No hay hitos ni fechas dentro de la pandemia. El tiempo queda desparramado. No hay orden; el día se ordena por los horarios de comida y la llegada de la verdura o el gas. De pronto mi hijo llega a casa, luego de haber pasado tres días con su papá, y me cuenta que allí se levantó a la una de la madrugada, y que luego esperó una hora y volvió a dormirse. Le pregunto que cómo sabe que espero una hora y no diez minutos, y me inventa que lo sabe porque justo fue a buscarse un vaso de leche a la cocina y vio la hora. Mi hijo no toma leche. El tiempo se dilata como un chicle incluso a la madrugada de los infantes.

Tengo la sensación de que lavo loza, mucha loza. Se me grabaron los aromas de los detergentes; el amarillo es de limón y el verde no sé de qué es, o tal vez sea de limón también, y por culpa de un coronavirus invisible sea incapaz de olerlo. Dentro de los limpiapisos, a diferencia de los lavalozas, pueden encontrarse infinidad de olores; lavanda, petunias y uno medio azul que se supone que es mar, pero que huele más a algo muerto que a mar. Se habla de los olores de los detergentes en la sobremesa. Son pauta de conversación telefónica entre amigas y parientes. Lo hogareño sube a la primera línea de los cotorreos. La salud y las lluvias también. El hambre en los campamentos y la corrosión de los animadores polilla, que entierran el micrófono antes de que cicatrice la herida, justo antes, para ver bien la sangre. Los políticos ya no existen. Solo existen los movimientos nerviosos de ojos, cuello, hombros, cabeza y brazos del Presidente y los informes del MINSAL; sobrevivencia pura.

Antes de que todo pasara. Cuando aún dormíamos, creíamos que todo iba a ser distinto. Los más ingenuos pensábamos incluso, (de verdad doy fe) que políticos de derecha tan radicales como Jacqueline Van Rysselberghe de la UDI o Andrés Allamand de RN tenían verdaderas intenciones de un país mejor. Hablaban como hablaban, pensaba uno, solo por falta de calle, pero nunca por grandes distorsiones ideológicas o éticas. Pensábamos que creían en “construcciones sociales”, a veces poco democráticas y muy ortodoxas, pero siempre limpias. Pero hoy ya sabemos que no es así; Jacqueline, por ejemplo, le puso duras barreras al plebiscito de reforma constitucional de Octubre, más por defender los intereses de sus financistas de campaña, que por el bienestar social. Y con Andrés Allamand la misma cosa; su acérrima oposición al proyecto de retiro del 10% de los fondos previsionales —por parte de la gente, con el objetivo de minimizar los efectos económicos de la pandemia— también se debió a la misma insensibilidad social.

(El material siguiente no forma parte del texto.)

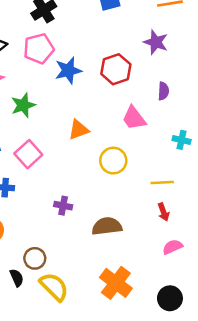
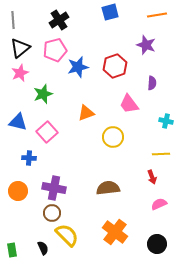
yellow line: (162, 182) -> (161, 154), moved
purple cross: (63, 206) -> (54, 188), moved, size x1.6
black semicircle: (17, 278) -> (43, 248), moved

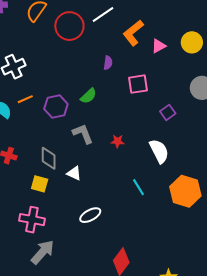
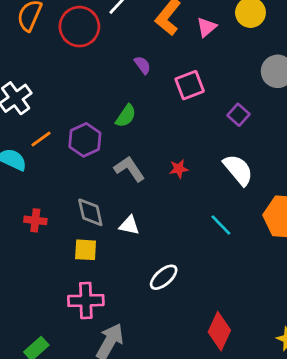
purple semicircle: (108, 63) -> (142, 65), turned -32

Siguen justificando lo injustificable, únicamente, para no declarar en lo que de verdad creen. Siguen explotando los mismos eufemismos políticos que tanto explotaron antes, solo para ocultarnos la real ubicación de sus amigos. ¿Para qué continuar repitiéndonos que solo buscan el bienestar de los más pobres, cuando ya dejaron claro ya que cada cual se mata su propio perro? Y que si no te gusta, como diría el propio Luca Prodan, “bancátela”. Pero lo peor de todo no es eso, lo peor de todo es que los vecinos no son mucho mejor que ellos. La oposición es una cazuela aguada sin presas. Se quedan allí chapoteando en el agua estancada y no se ahogan. Flotan más preocupados de cuidarse la peguita, para pagar la última cuota de la segunda vivienda en la playa, que del bien común. El camino a La Moneda, al parecer, está vacío.